July 23, 2015
I would return to the Pinto Lake Trail and attempt once more to venture along the many creeks in search of waterfalls. Once again I would aim for the Entry Creek and Lake of the Falls looking for tributaries and reminisce of waterfalls.
Unlike past trips I brought a multi-day pack to attempt overnights in the area in order to cover more grounds (read my earlier write up of O.D Falls along this hike). Over all I would achieve 12 Km from the staging area and along Entry Creek; though I would fall short of the Entry Creek Falls, I didn't come back empty handed.
There is some reprieve in knowing that there is a great number of camp sites along the Pinto Lake Trail. However they all pale in comparison to the cliff tops that the Sentinel Creek camps offer. In truth, the Sentinel Creek camp sites were (in my opinion) some of the best views in the region.
- 3-4 Front-country camp sites - at staging area
- 1 camp site - along dry creek bed at 1.7 Km
- 1 camp site - along a side trail prior to O.D Creek
- 1 camp site - on the other side of O.D Creek (2.2 Km)
- 1 camp site - declining towards Sentinel Creek
- 3-4 camp sites - above the cliff looking down on Sentinel Creek (5.5 Km)

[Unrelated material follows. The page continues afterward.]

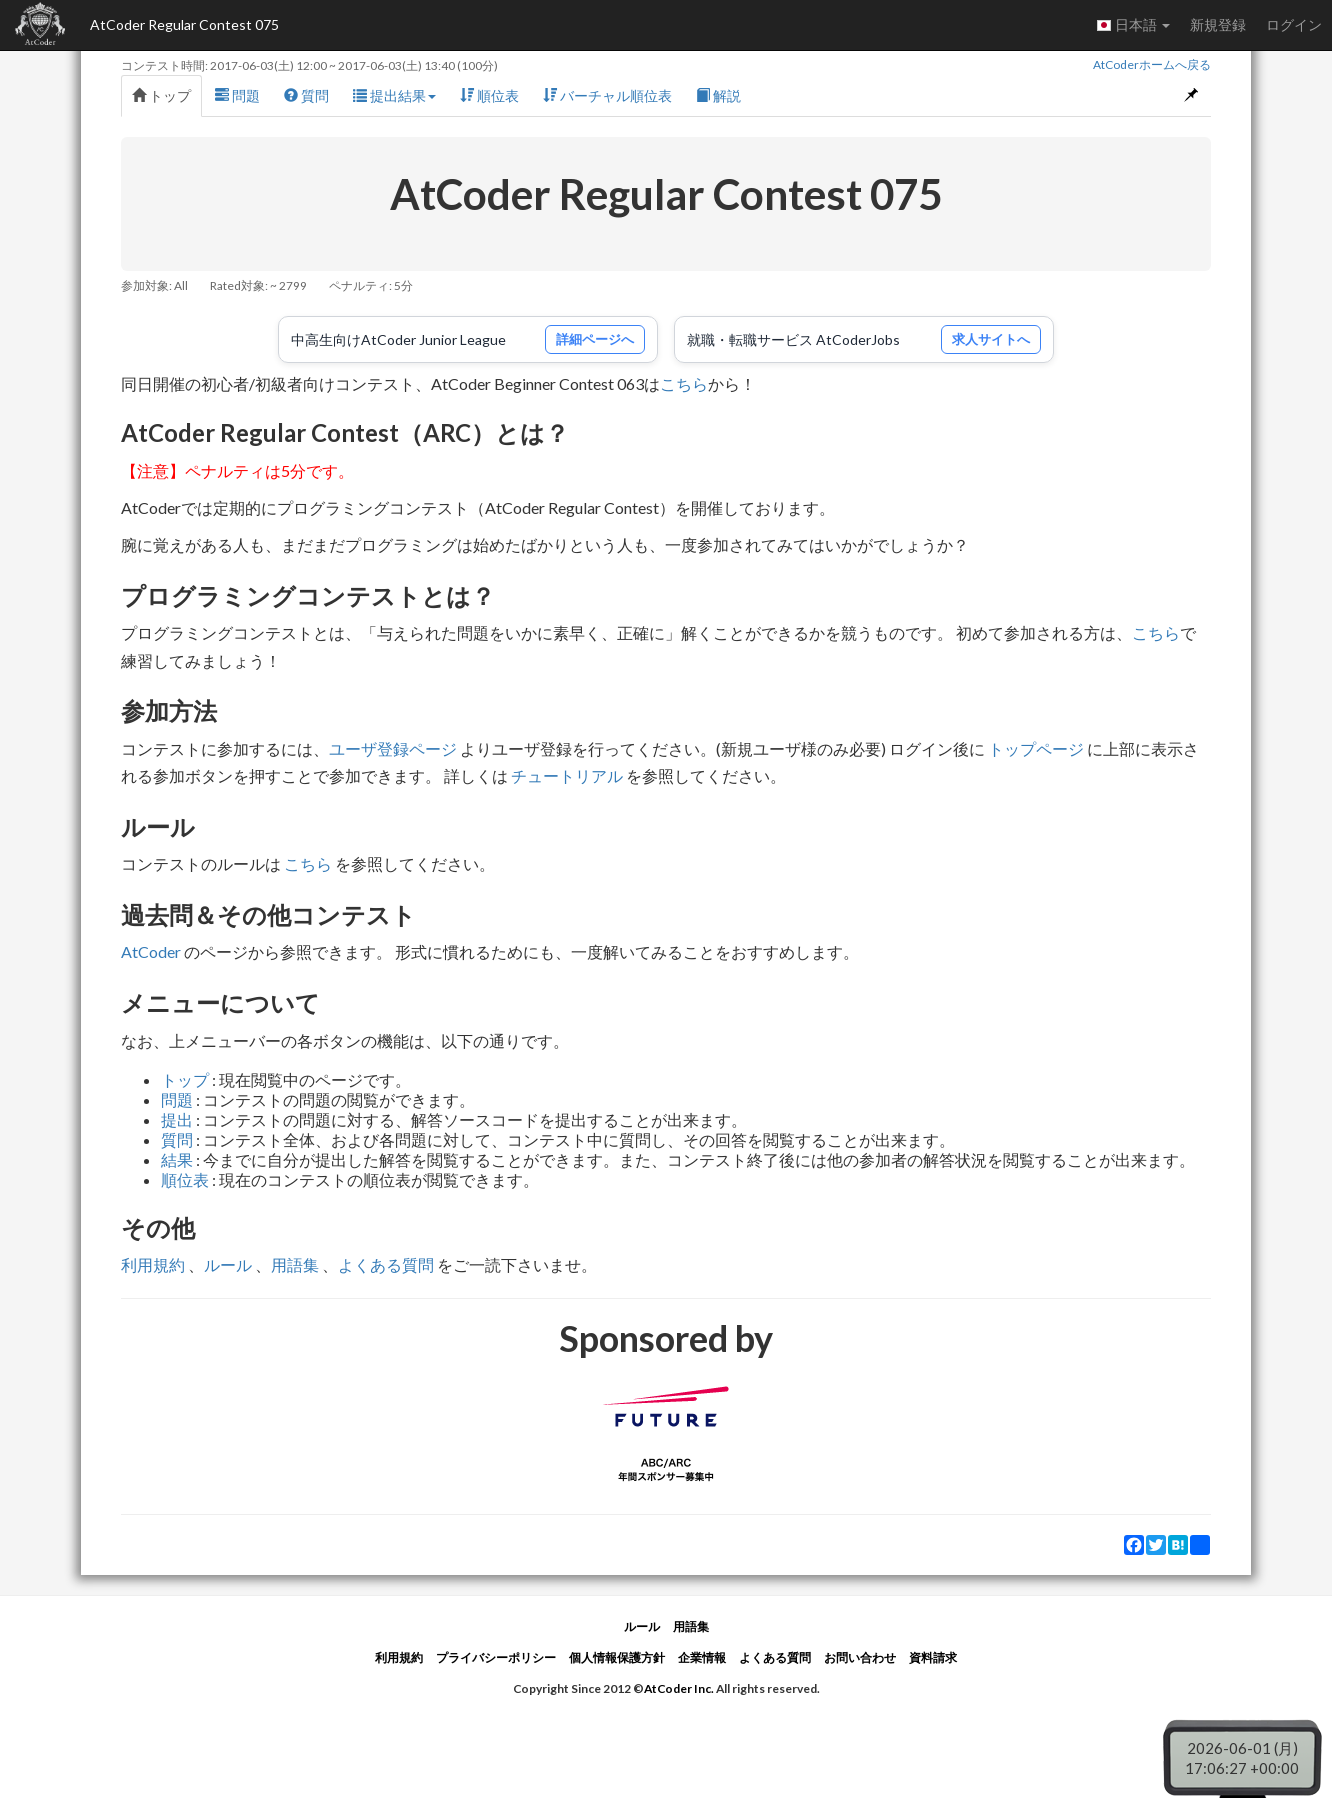 This screenshot has width=1332, height=1798. Describe the element at coordinates (718, 95) in the screenshot. I see `解説` at that location.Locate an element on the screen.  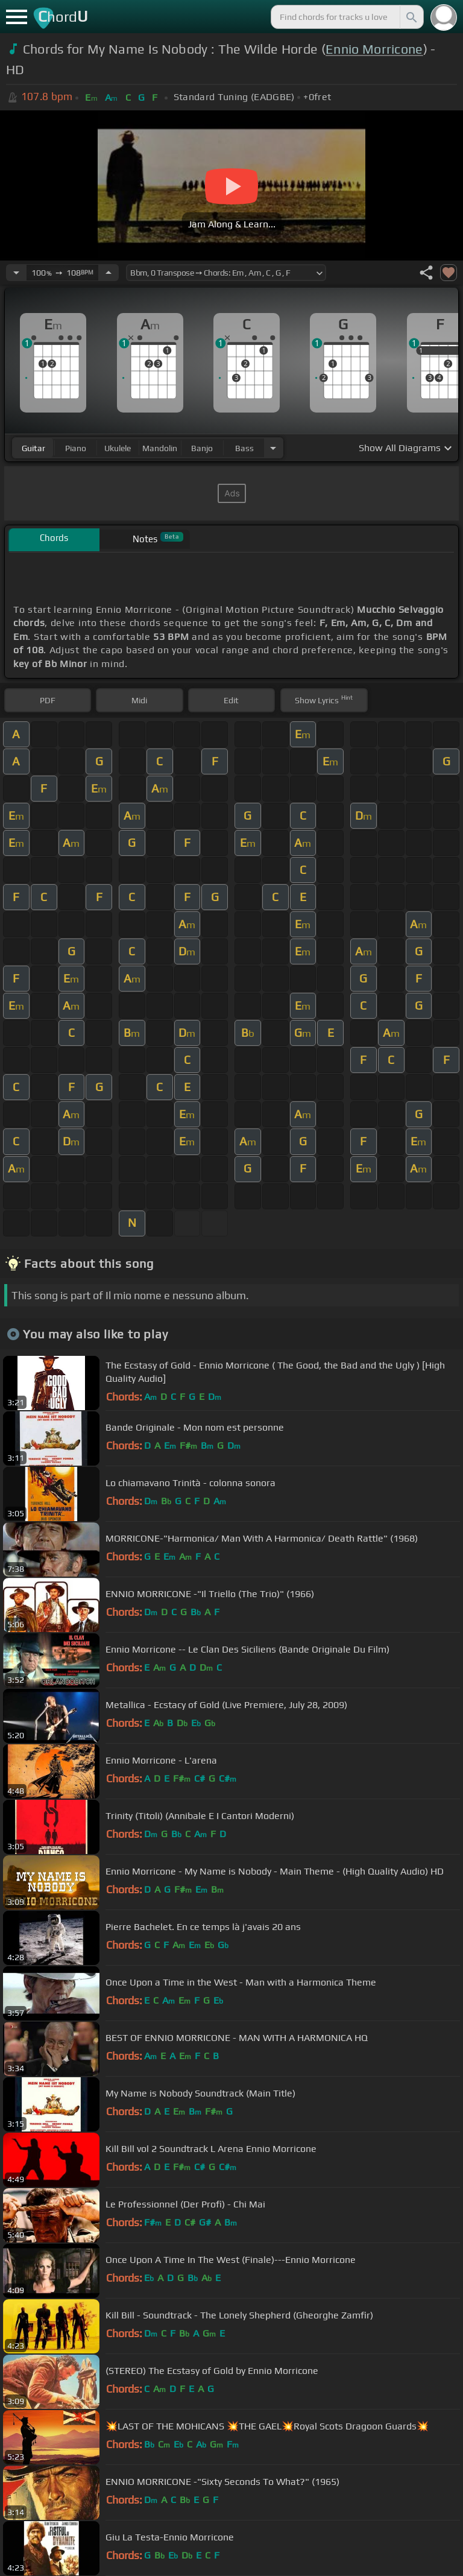
Ennio Morricone is located at coordinates (374, 49).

- 6+ camp sites - at the Cline River Basin (7.5 Km)
- 1-2 camp sites - after thick bushwacking, a few kilometers into Entry Creek trail
- 3 single camp sites between the last site and the confluence of the two creeks
- 5 camp sites at the major camp area prior to the confluence
I know I've spelled out this area to be what I refer to as the quintessential remote Rocky Mountain experience, however on this trip in July I ran into a great number of people, almost as if I was in a National Park. I ran into 4 groups of people larger than 5 in their party, and at least 4 couples along my journey this day.
Safe to say this was the busiest I've encountered The Pinto Lake Trail, and with these large groups I found the reason for such large camp sites, hence my effort to provide you and your party with advanced prep.
From the staging area until prior to Sentinel Creek there is little in the way of elevation or difficulty. Once you reach Sentinel Creek the hike starts to take more of a difficult turn. As documented a couple times in the past, the sheer cliff that resides on either side of Sentinel Creek is daunting to say the least. However on this trip, unlike in the past, I over packed so that I had more time to explore the region. As a result I found out that between Sentinel Creek and when you return to Cline River (for 2 Km) you continue to experience elevation gain and decline.
Once you encounter a bathroom sign on the other side of the Cline River camp site this will mark the split in the trail for you to start Entry Creek. For the first portion of the hike you will stay on flat ground, and be forced to walk through some really thick brush. Once you hit the clearing camping area, on the other side of this brush, this will start some never ending elevation gain straight to the lake.
For the majority of the trail you will follow the creek along the trail and will be able to witness all of the small cascades down Entry Creek. These diminutive waterfalls are numerous and seem to pop up every few feet along the hike. I started counting these at first, however quickly lost count, but note these miniature waterfalls, as pictured, are no more than a meter in size at their greatest.
Being that I was alone on this hike, I opted to pull back adjacent to Purple Mountain and explore some tributary I saw on the way in. From what I could tell the waterfall I uncovered comes from an unnamed pond above on an unnamed peak, generated by an unnamed spring. It appears to me that this spring waterfall has enough current to keep flowing most of the season, if not all summer long. With a lack of naming conventions on this portion of the mountains, I opted to tentatively name this waterfall Spring Lake Falls. I'll continue research to attempt to uncover the true name of this waterfall.